> _WHAT THIS TASK INVOLVES_: Task for the records below: repeat the line containing "Locate an element on the screen. The" and every line after it, exactly and with nothing else, but leave out the pictures.

|---|

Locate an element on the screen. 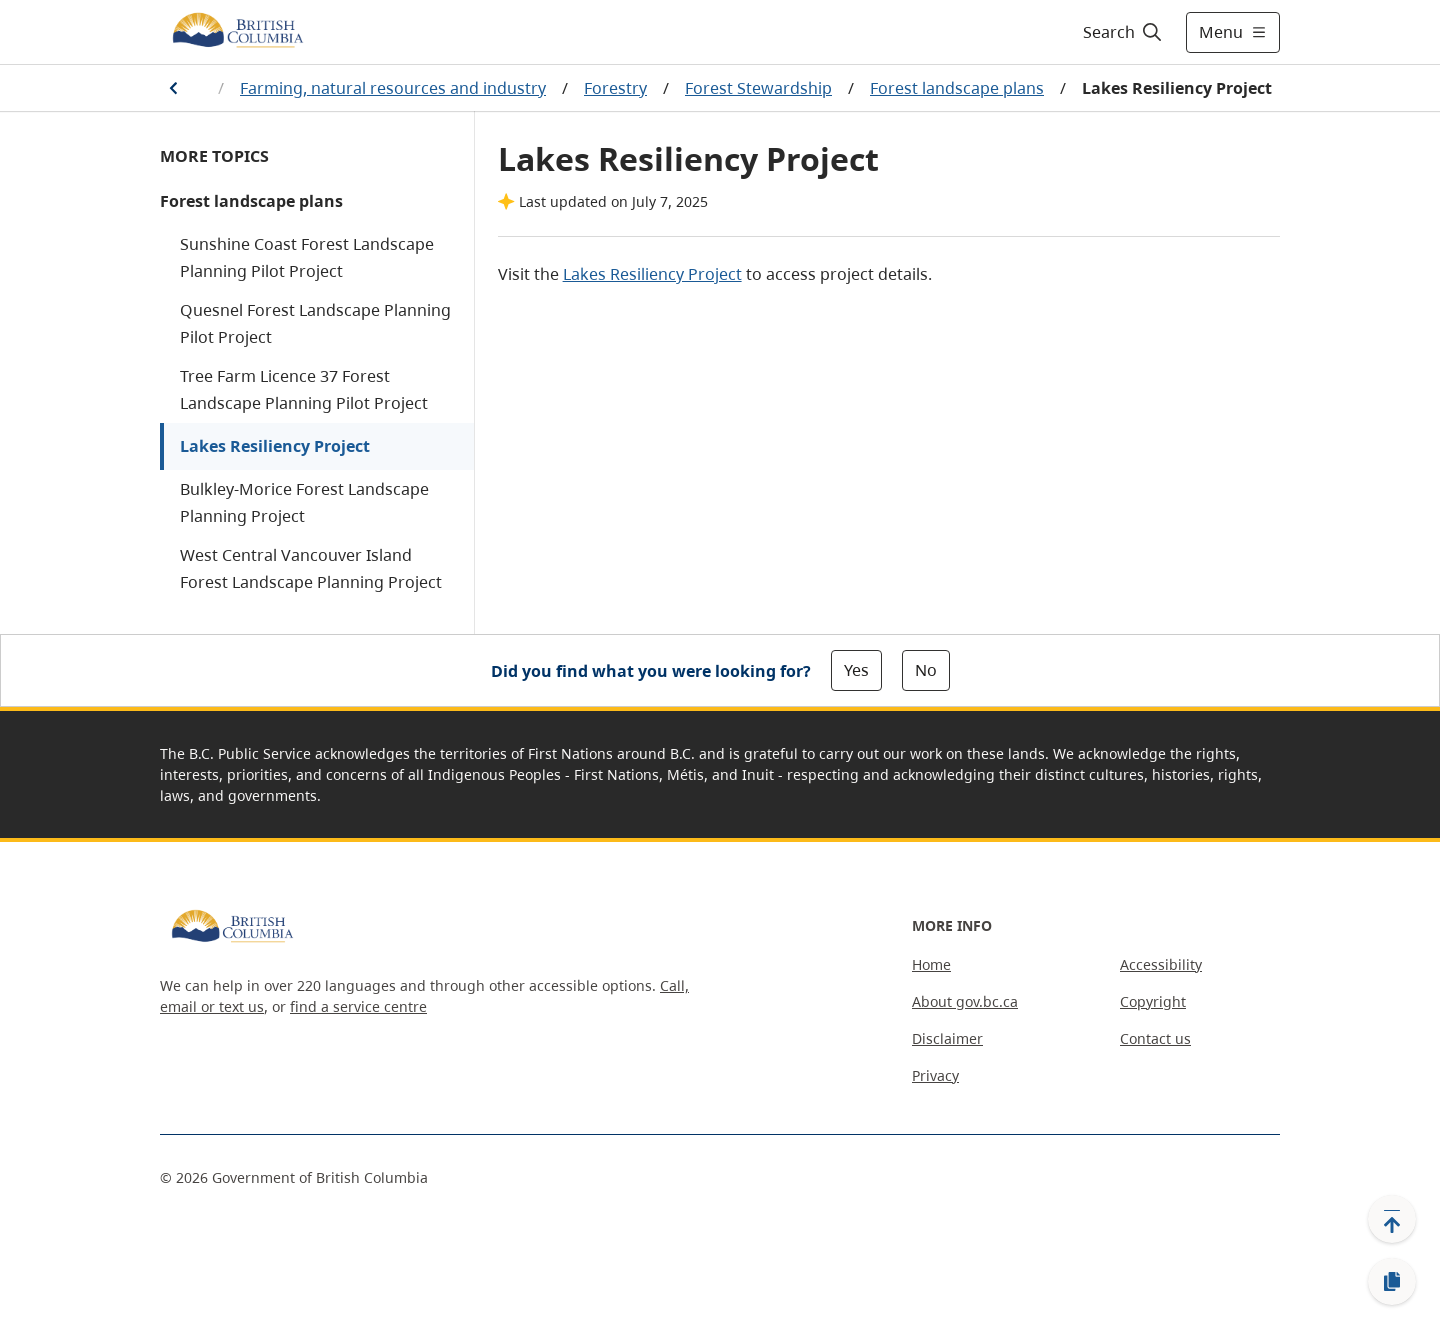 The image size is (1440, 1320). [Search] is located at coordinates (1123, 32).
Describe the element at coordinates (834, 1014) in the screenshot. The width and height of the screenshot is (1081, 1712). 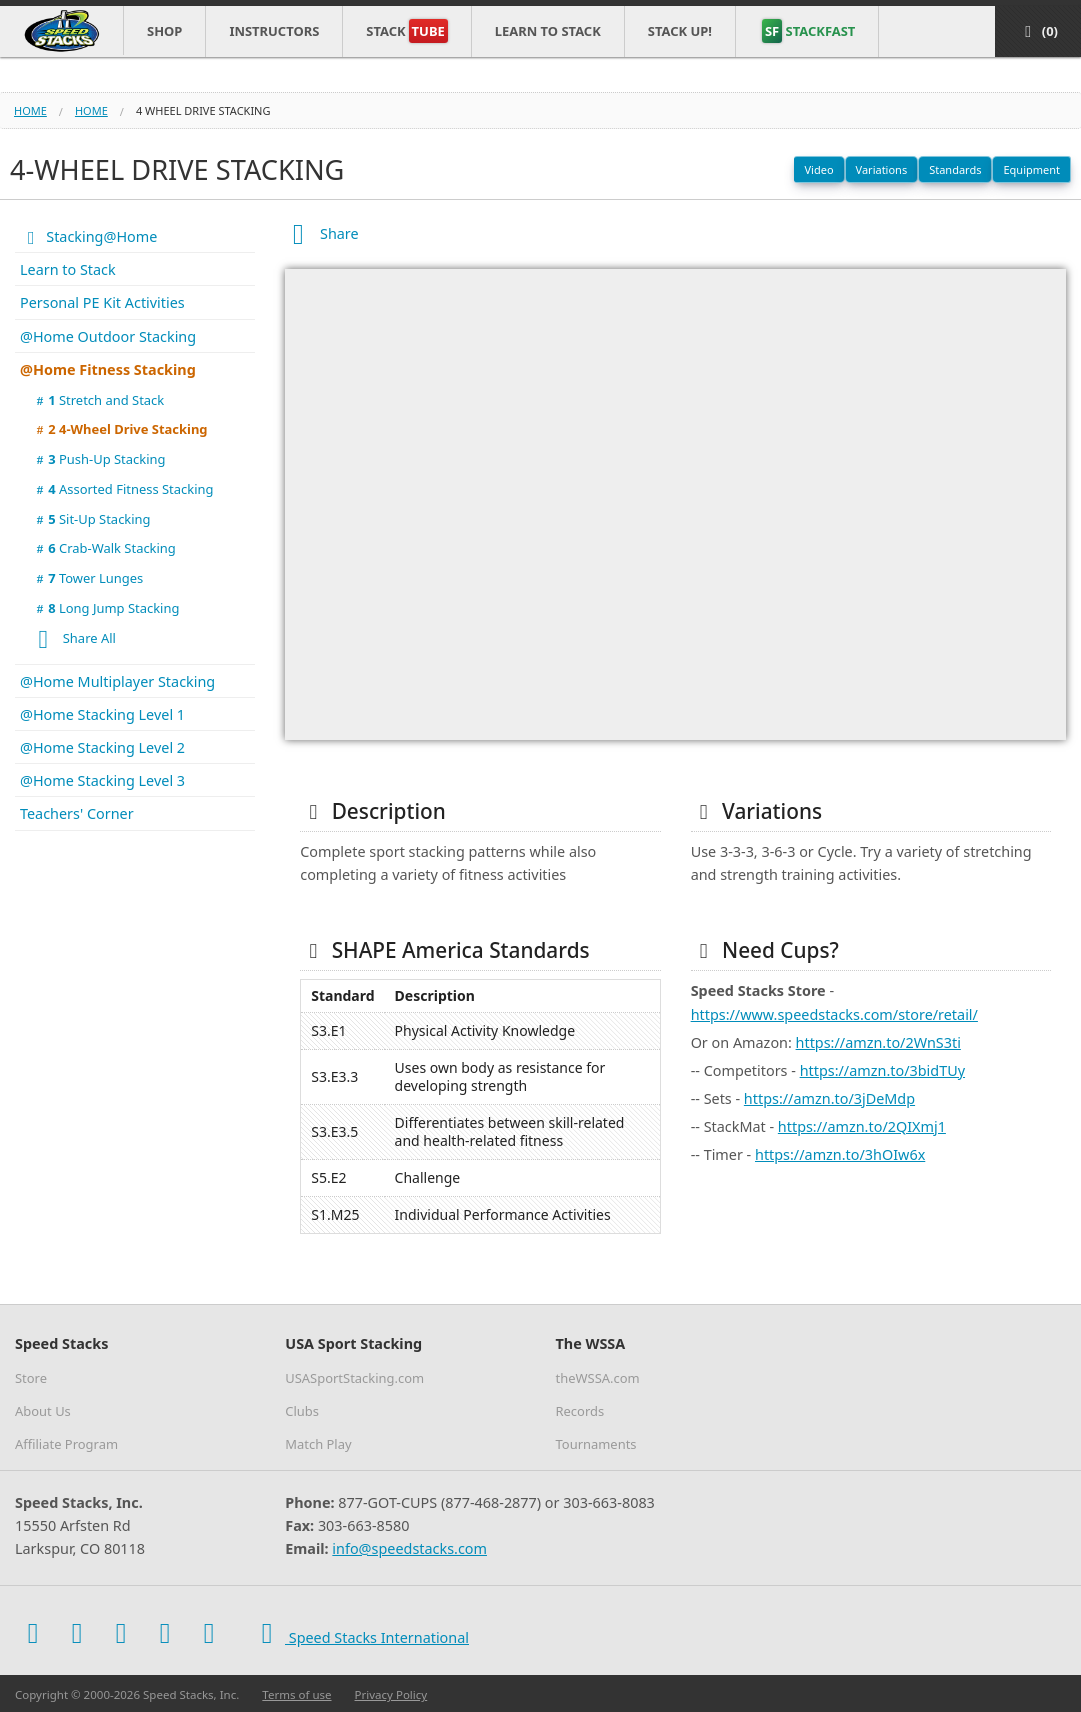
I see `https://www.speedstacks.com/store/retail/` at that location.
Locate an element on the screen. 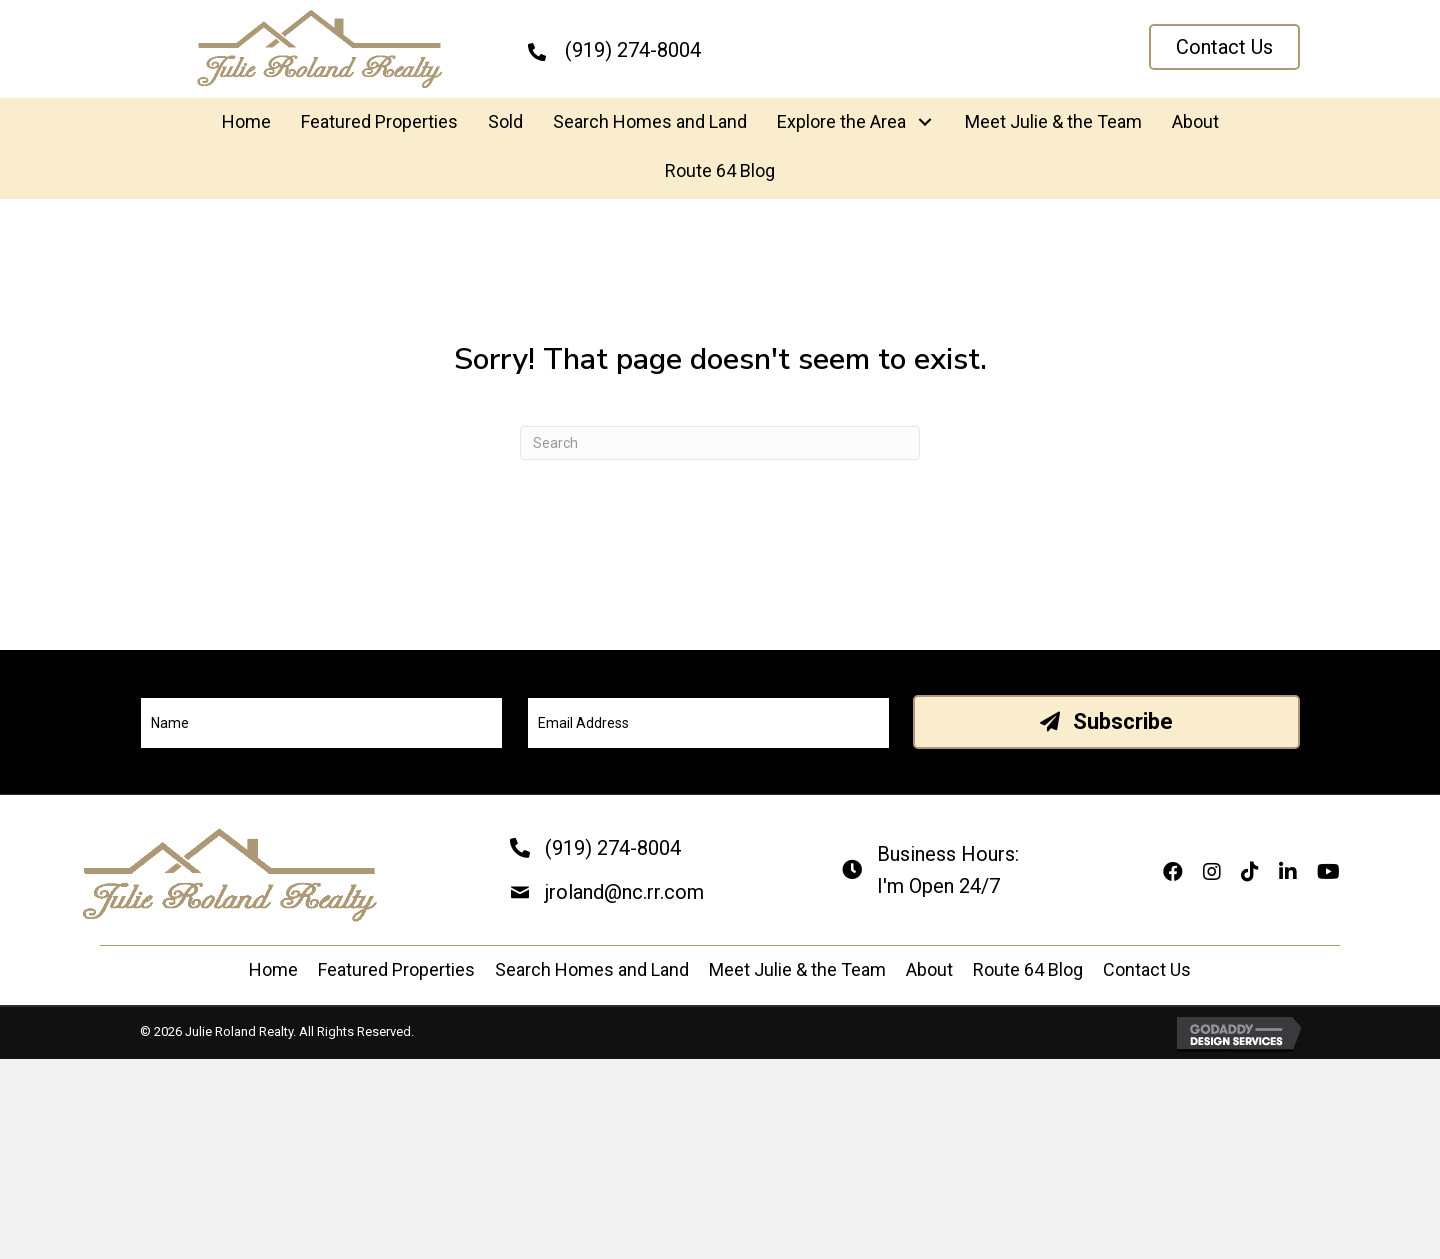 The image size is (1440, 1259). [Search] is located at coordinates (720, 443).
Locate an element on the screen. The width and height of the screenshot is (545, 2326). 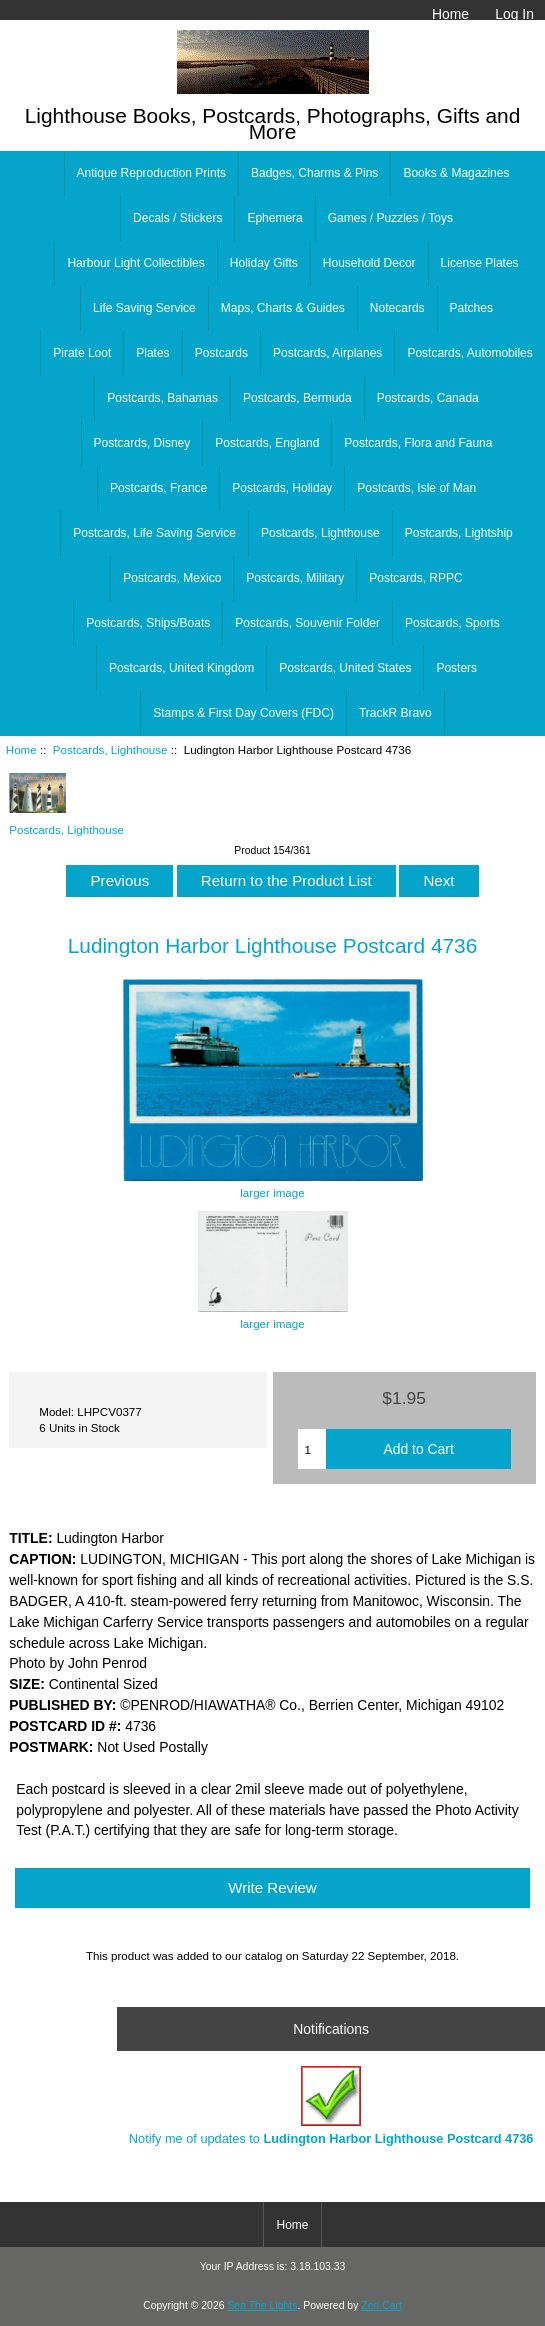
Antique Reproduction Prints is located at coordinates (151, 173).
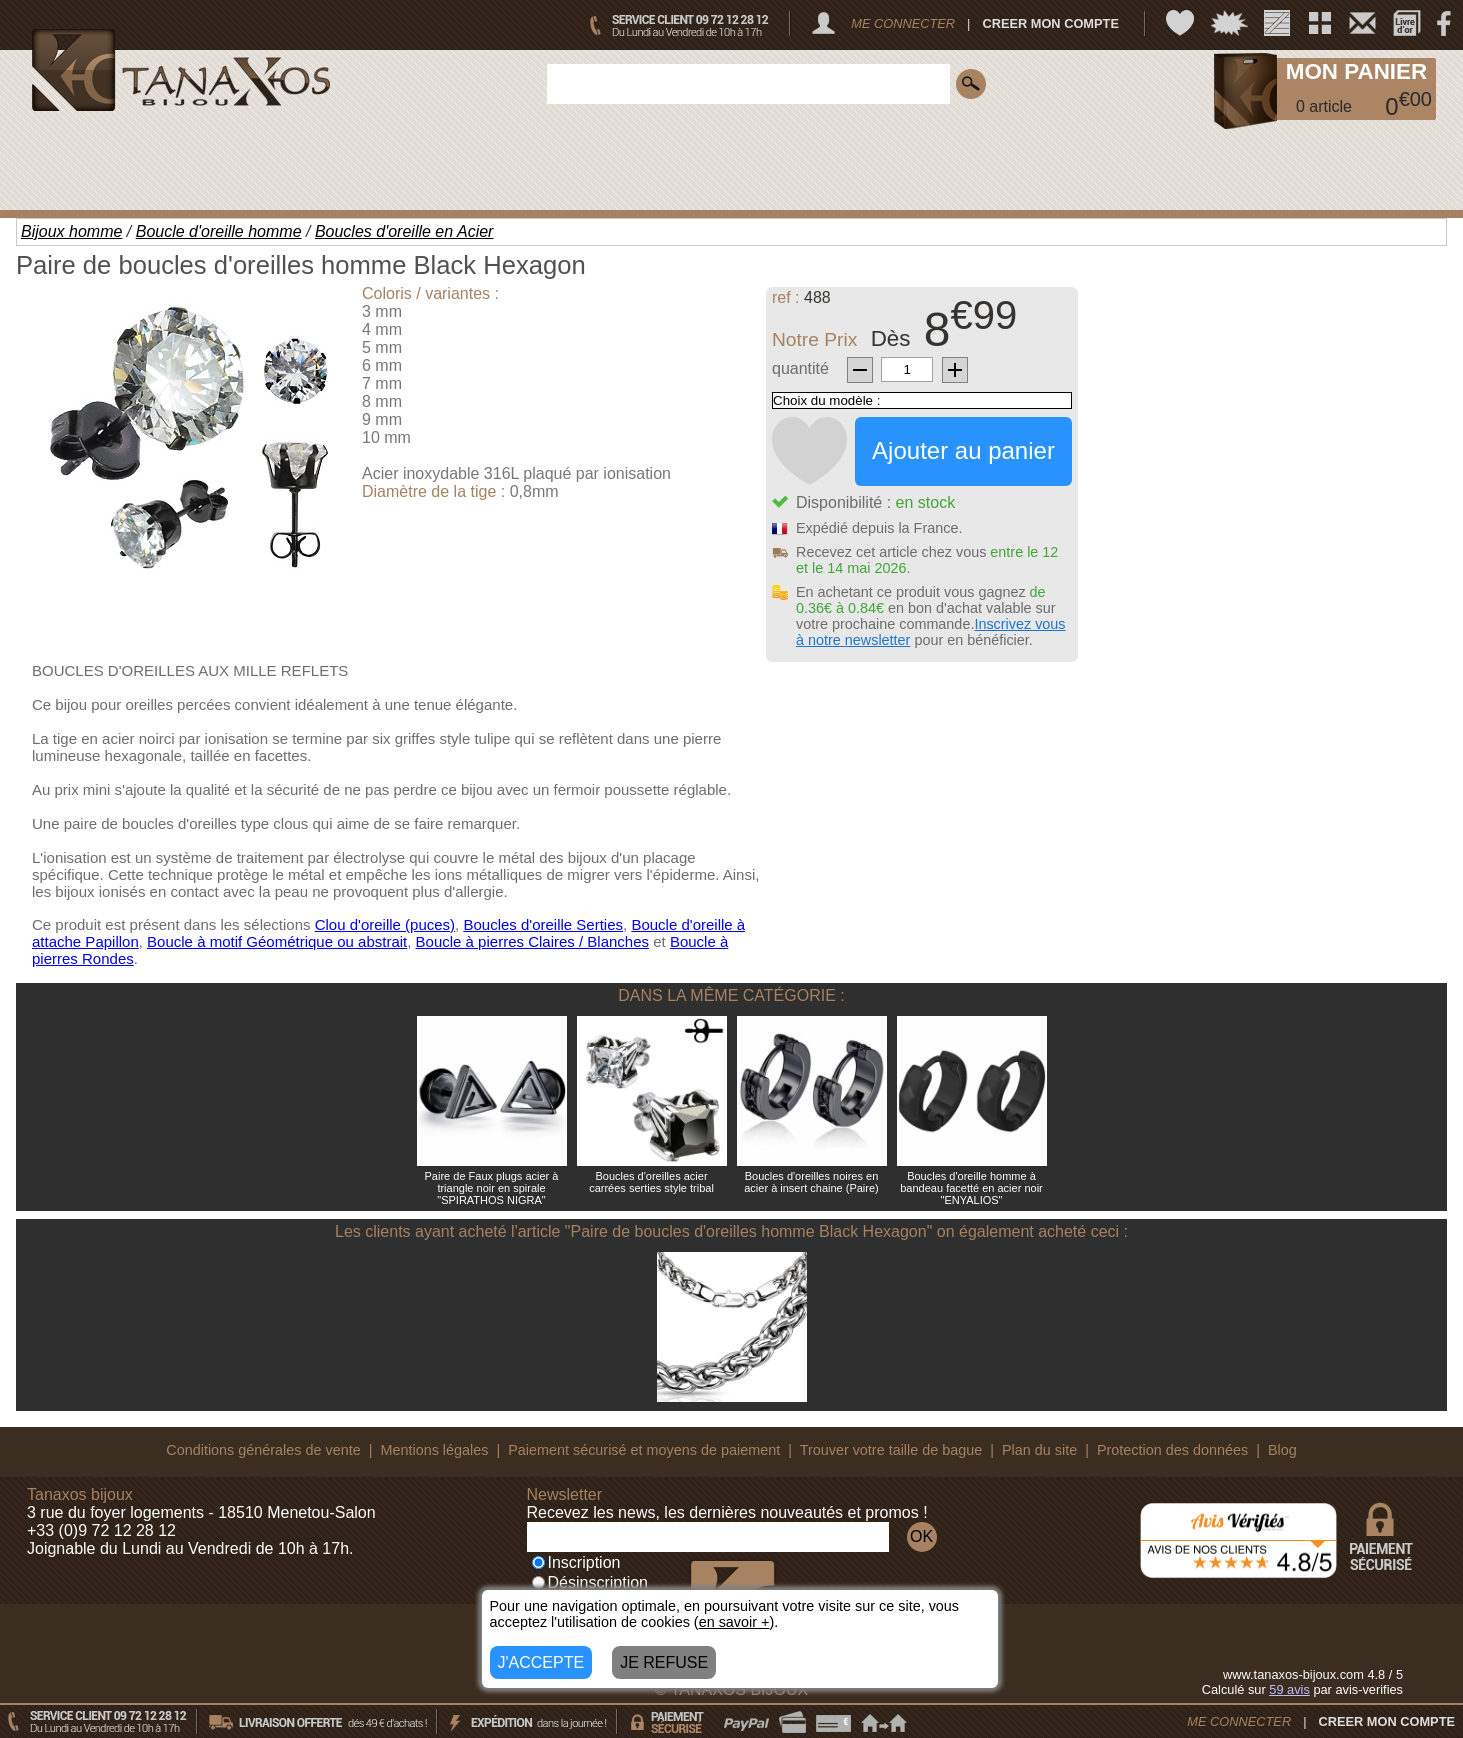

|---|

> _SOLUTION TO THIS PROBLEM_:
Locate an element on the screen. The width and height of the screenshot is (545, 2326). 
Antique Reproduction Prints is located at coordinates (151, 173).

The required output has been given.